The road out was scenic and much easier to drive


We encountered some minor obstacles

We arrived at Playa Samara around 1:00, and checked into the Hotel Las Brisas Del Pacifico. It's a really nice resort, and as we were there in the off-season, it seems we were two of only about twelve people at any time. That means we had a nice beach and pool mostly to ourselves.



The town of Samara sits on the beach and is full of friendly folks. We were on the beach for maybe half an hour when Jason said to me "I wonder if any of these people know how good they have it?"
As if on cue, within five minutes a gentleman rode up to us on a horse and introduced himself. He was a recent retiree from the Venezuelan petroleum concern. He had been educated at the University of Florida, worked as hard as he could, and had no found his piece of paradise. His life's duty was to now ride the beach and tell folks to live a good life.
So, yeah, some folks knew exactly how good they had it.

We also went into Samara for some meals and to look around.

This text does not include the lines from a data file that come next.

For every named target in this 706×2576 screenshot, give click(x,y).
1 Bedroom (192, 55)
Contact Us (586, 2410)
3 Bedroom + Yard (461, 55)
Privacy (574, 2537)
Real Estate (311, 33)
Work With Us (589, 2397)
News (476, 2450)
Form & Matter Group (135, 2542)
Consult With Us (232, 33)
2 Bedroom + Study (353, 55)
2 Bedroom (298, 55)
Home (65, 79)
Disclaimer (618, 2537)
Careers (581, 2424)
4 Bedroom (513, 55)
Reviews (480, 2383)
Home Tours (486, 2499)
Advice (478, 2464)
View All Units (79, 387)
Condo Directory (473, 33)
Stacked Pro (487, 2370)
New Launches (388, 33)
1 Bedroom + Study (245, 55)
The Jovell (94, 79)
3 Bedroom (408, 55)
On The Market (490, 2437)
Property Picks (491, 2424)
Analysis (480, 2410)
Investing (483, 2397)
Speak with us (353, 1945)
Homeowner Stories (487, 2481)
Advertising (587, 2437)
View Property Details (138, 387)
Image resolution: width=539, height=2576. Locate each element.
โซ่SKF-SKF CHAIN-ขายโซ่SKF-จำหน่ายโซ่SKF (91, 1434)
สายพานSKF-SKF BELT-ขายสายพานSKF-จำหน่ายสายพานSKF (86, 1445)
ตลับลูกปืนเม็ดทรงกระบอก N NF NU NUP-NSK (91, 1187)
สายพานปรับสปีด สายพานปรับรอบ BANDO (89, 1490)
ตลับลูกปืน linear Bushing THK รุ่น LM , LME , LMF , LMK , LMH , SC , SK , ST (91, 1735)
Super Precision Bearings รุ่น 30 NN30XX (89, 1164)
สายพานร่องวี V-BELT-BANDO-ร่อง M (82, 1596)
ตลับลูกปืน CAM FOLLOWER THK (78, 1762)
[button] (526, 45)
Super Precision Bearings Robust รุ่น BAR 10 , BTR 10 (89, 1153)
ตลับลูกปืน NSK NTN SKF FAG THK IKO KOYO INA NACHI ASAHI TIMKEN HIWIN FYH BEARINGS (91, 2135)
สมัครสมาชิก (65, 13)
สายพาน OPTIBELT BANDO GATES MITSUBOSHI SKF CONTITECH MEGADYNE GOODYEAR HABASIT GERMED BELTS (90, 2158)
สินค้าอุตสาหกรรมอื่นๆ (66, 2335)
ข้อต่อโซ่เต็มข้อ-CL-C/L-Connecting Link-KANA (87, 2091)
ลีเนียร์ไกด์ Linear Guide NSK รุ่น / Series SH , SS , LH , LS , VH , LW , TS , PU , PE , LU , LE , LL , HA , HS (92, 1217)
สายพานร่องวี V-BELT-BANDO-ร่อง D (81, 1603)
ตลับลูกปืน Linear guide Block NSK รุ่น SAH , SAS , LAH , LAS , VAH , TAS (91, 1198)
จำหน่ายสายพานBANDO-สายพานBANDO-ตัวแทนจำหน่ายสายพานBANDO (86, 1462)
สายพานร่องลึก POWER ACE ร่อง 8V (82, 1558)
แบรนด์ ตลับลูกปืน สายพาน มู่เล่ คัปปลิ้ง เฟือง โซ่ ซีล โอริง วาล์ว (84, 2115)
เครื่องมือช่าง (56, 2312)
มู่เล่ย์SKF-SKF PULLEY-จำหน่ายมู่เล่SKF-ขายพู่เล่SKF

Jason stands in the main road of Samara. Not very busy on 12:00 on Sunday.

Monday I read, and Jason swam in the ocean. We then drove into San Jose, which is a lovely city with absolutely no signage to tell you where you are. But after some major navigation issues (again, my fault), we found The Hotel Don Carlos.


A main walkway within the Hotel Don Carlos

The hotel was a former president's mansion in an historic and lovely part of San Jose. If you want to see it, I recommend taking a cab from the airport, lest you get as lost as I got us.

We ate at a nice place up the street and settled in for the night.

We returned, taking an all-day journey from San Jose, to the airport, through Houston, US Customs (which is a separate post for another day), and into Austin.

The hardest part of the trip, by far, was being away from Jamie for so long, and unable to speak with her for several days by phone or e-mail. I knew it would be difficult, but you don't really know until you're ankle deep in the jungle listening to howler monkeys.

Anyhoo, it was a great trip, and one day I'd love to return, with all the knowledge at my fingertips that I've picked up on this go-round.

Jason was a great travel companion, so no doubt I will enlist his aid once again someday.